Хорошо быть самим собой, подумал Прекрасный принц. Он пошёл ещё дальше. Он собрал все свои стихи и притчи и запалил на огороде костёр. Костёр вышел славный. Он погрелся у костра из своих стихов, не каждый поэт может этим похвастаться, и когда он догорел, принцу показалось, что закатное солнце с улыбкой подмигнуло ему.
Единственное, что его беспокоило, это отсутствие семьи. Но чтобы она была, надо лет тридцать, день за днём, складывать серые кирпичики дней упорно один за другим, а ему это было скучно. У него же была яркая жизнь, но состояла она из картинок, а как известно, из бумаги дом не сложишь. Он сейчас отдал бы славу первого красавца за вечер со своей старухой-женой, в которой только он видел бы ту девушку, которая стала его единственной, но у него такой не было. Не было единственной, было много принцесс, но не было той, что состарилась бы вместе с ним. Такую надо готовить долго: с молодости и только к старости она бы поспела. И внуки бегали бы вокруг с щебетом, как птицы небесные, но тогда он не написал бы свои прекрасные притчи и афоризмы, которые он сжёг, кстати. Что важнее? Принц зря печалился, наверняка бегали где-то его прекрасные дети: маленькие, и важно ходили взрослые, только ни он, ни они не знали об этом.
А что же зеркало, которое подтолкнуло принца к таким радикальным переменам? Здесь не всё так просто.
Зеркало надеялось, что после ухода из большого спорта принц не будет отходить от него и зеркало вдоволь налюбуется его лицом, наглядится в его синие глаза, насладится благородным лбом и волевым подбородком принца, он и сейчас безумно, безбрежно, невообразимо красив, зеркало это знало и хотело быть единственным, кто мог это видеть.
Зеркало так любило принца. Но и оно просчиталось.
Принц вообще перестал смотреться в зеркало. Оно так и пылилось в гардеробной. Принцу это было безразлично.
Единственное, ему было немного, совсем чуть-чуть, жаль – так это своих усилий, которые он всю жизнь тратил на поддержание славы Прекраснейшего, а оказывается, можно прекрасно прожить без неё!
Он ни о чём не жалел, ни о чём не просил. Он нашёл покой и был самим собой. Не это ли высшее счастье?

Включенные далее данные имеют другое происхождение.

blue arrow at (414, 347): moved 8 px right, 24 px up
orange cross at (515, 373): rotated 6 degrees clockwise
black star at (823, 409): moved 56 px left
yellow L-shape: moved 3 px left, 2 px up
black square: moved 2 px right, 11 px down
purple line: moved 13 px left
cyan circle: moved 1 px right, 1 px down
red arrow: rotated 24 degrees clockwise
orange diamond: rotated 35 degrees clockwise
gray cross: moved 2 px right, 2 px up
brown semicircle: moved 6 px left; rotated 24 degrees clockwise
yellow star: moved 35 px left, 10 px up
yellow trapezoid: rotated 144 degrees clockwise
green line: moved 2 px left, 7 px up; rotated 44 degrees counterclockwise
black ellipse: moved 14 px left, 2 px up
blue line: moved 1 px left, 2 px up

Только поговорить не с кем.
Люба и Душенька
Она неплохая, Любушка, Люба, Любовь, Вечная женственность, легкомысленная только. Я-то совсем не такая. Мне бы о душе, о вечном подумать, Библию почитать, а она меня всё время дёргает: посмотри, какой мужчина, мне бы такого! А какого «такого»? по мне-то и смотреть не на что – душонка у него слабенькая, хрОмая, только тело накачанное. А она: какой взгляд! Какие плечи широкие! Ни о чём серьёзном поговорить с ней нельзя, всё, о чём она может думать, это какую причёску сделать, какую юбку ей надеть – «короче некуда» или «с разрезом донельзя»! Накрасится Любовь моя, оденется, идёт, слегка раскачиваясь на каблучках, как поёт! Однажды я её в церковь затащила – она и тут: платок-то повязала, смотрит скромно, а забылась, так сверкнула глазами, что батюшка испугался, шарахнулся от неё, чуть не упал!
У меня в сумочке – премудрости Соломона, Екклесиаст мой любимый, такая там печаль, такой свет, что душа сладко болит и сердце щемит, – а она с собой косметичку весом полпуда таскает.

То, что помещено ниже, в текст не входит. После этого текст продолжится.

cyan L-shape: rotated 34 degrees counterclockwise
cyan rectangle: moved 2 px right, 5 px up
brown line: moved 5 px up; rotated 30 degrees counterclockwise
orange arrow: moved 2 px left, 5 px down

Сегодня на свидание полетела, а мне так неспокойно, как бы не было беды с Любовью моей отчаянной.
Началось всё это три дня назад: вижу встречает меня моя Любушка, Вечная Женственность, тихая, глазки опухшие, красные, заплаканные, волосы в беспорядке, ресницы не накрашены. Грустит. Я сначала-то значения не придала и в шутку ей говорю:
– Что, мало тебе сегодня комплиментов насыпали, или каблук сломала, или колготки поехали?

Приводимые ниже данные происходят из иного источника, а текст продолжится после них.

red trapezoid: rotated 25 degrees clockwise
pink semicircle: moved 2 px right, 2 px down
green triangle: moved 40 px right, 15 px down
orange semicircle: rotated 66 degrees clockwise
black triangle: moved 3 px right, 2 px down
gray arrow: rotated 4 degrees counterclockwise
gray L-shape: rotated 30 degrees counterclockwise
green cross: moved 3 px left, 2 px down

А она так кротко улыбнулась, газа отвела и молчит, как воды в рот набрала. Тут я забеспокоилась – беспокойная я душа-то!
– Что случилось, милая?
Она молчит. Я её тормошить: ну что ты, февраль скоро кончится, весна начнётся – туфельки наденешь, шарфик шёлковый – никто от тебя глаз отвести не сможет! А она мне говорит, спокойно так, буднично:
– Помру я скоро.
– Тьфу! – говорю, – типун тебе на язык!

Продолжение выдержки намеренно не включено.